Aussie fighter jets arrive in Middle East
33 minutes ago September 24, 2014 8:22AM
AUSTRALIAN fighter jets and airforce personnel have arrived in the United Arab Emirates.
THERE are 400 Royal Australian Air Force officers, eight Super Hornets, a Multi Role Tanker Transport aircraft, and a Wedgetail Airborne Early Warning and Control aircraft in the contingent.
The deployment is in addition to Hercules and Globemaster planes that have been carrying out humanitarian and weapons drops in northern Iraq.
Defence says the aircraft are on standby awaiting the go ahead for operations to combat Islamic State extremists.
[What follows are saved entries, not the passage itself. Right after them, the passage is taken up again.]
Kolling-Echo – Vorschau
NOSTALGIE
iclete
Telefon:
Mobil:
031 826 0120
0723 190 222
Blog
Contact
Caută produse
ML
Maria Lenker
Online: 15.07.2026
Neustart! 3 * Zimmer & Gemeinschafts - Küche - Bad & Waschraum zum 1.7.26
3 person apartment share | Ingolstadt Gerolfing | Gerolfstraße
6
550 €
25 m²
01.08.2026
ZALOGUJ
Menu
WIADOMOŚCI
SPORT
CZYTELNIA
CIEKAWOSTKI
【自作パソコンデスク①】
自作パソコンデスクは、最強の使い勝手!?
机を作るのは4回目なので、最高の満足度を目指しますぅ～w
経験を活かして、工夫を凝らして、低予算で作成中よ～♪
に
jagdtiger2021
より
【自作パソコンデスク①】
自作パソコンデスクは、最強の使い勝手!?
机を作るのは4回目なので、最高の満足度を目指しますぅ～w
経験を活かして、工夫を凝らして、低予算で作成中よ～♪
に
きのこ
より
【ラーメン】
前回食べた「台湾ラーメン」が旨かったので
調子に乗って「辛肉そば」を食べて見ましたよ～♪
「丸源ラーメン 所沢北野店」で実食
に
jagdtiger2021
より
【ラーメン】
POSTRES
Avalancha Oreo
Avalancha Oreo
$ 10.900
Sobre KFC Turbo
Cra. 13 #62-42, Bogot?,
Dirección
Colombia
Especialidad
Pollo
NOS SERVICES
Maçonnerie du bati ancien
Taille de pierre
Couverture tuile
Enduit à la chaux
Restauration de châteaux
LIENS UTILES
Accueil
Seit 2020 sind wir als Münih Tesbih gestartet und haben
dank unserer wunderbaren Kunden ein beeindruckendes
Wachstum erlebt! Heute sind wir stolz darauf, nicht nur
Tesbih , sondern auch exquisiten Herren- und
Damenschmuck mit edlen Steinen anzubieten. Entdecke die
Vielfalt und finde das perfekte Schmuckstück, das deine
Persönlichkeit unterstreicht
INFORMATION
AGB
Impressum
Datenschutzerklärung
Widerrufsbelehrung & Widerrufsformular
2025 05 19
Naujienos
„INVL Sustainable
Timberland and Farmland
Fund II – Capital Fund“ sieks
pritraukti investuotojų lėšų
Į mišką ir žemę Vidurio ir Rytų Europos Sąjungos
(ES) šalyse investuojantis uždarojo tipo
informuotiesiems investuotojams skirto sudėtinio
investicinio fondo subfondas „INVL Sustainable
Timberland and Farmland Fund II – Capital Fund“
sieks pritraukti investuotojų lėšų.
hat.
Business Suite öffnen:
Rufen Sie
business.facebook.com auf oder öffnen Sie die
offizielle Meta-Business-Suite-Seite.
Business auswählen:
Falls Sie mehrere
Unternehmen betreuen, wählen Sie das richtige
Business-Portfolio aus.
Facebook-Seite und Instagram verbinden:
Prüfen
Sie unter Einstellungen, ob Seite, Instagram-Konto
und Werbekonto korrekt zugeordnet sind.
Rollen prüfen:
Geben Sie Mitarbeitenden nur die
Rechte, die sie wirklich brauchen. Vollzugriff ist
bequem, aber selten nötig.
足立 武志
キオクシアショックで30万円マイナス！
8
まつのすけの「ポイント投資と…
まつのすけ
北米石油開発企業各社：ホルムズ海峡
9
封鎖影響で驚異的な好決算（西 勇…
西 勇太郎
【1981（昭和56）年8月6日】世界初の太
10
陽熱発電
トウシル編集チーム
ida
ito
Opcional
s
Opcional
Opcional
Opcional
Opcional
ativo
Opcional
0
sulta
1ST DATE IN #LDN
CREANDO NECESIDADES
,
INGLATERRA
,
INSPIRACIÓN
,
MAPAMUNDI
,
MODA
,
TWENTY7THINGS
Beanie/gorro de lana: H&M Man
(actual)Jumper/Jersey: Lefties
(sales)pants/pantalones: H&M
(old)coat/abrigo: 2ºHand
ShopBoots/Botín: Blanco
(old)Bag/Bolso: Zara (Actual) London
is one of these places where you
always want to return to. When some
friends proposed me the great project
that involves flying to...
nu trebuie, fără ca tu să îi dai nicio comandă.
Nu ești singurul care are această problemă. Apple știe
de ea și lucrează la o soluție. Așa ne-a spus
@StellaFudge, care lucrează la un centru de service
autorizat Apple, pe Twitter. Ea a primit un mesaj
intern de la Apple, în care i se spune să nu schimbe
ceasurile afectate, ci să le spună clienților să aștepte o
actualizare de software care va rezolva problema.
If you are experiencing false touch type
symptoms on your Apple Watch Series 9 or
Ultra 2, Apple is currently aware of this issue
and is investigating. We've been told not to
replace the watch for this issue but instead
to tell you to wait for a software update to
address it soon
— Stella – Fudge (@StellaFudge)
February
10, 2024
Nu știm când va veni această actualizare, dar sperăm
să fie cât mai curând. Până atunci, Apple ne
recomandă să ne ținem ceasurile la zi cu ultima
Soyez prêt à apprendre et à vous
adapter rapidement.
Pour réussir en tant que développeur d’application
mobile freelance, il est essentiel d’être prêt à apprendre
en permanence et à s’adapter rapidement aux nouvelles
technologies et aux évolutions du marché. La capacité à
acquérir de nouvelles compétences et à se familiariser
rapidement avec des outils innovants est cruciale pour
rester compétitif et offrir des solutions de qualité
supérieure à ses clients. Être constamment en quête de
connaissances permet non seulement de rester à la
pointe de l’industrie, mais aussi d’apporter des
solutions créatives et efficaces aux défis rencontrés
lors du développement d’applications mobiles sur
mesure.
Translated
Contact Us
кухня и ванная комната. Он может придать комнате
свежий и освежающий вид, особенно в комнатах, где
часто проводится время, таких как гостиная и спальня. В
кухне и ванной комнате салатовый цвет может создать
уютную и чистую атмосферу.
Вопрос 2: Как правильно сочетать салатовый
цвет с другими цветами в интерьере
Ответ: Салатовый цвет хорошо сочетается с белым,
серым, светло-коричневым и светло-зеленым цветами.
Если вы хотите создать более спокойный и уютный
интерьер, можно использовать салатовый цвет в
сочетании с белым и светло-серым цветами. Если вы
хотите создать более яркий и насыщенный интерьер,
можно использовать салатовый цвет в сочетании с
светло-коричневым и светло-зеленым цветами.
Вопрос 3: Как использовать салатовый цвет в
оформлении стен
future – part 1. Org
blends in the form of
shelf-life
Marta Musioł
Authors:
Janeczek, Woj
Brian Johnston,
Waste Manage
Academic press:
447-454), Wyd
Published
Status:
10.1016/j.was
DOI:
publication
Attorney-General George Brandis will introduce a counter-terrorism bill to parliament on Wednesday, which will immediately be referred to a committee for review.
The new laws will crack down on Australians travelling overseas to fight in conflicts and enforcement agencies will get extra powers to investigate, arrest and prosecute.
Shadow attorney general Mark Dreyfus said there were some sensible provisions in the bill such as allowing temporary suspensions of passports.
Labor supports the committee inquiry being expedited and speeding up the public consultation process.
But Mr Dreyfus is concerned about the provision which 'criminalises' travel to designated areas, without a valid excuse.
"It's an unprecedented measure," he told ABC radio.
"It appears to curtail not only freedom of movement, but also the right to silence, and, the presumption of innocence."
He also believes there are flaws in the preventative detention arrangements, citing police concerns that they can't actually question suspects during that period.
The former Independent National Security Legislation Monitor, Bret Walker SC, says he's satisfied the new law has been properly drafted, including the section to designate "no go" zones.
He says the changes will mean a person won't have to 'prove' why they went to the designated area, but rather, just point to material that suggests there's a reasonable possibility they were there for a legitimate purpose.
"The prosecution will simply have to negative (?) that beyond reasonable doubt," he told ABC radio.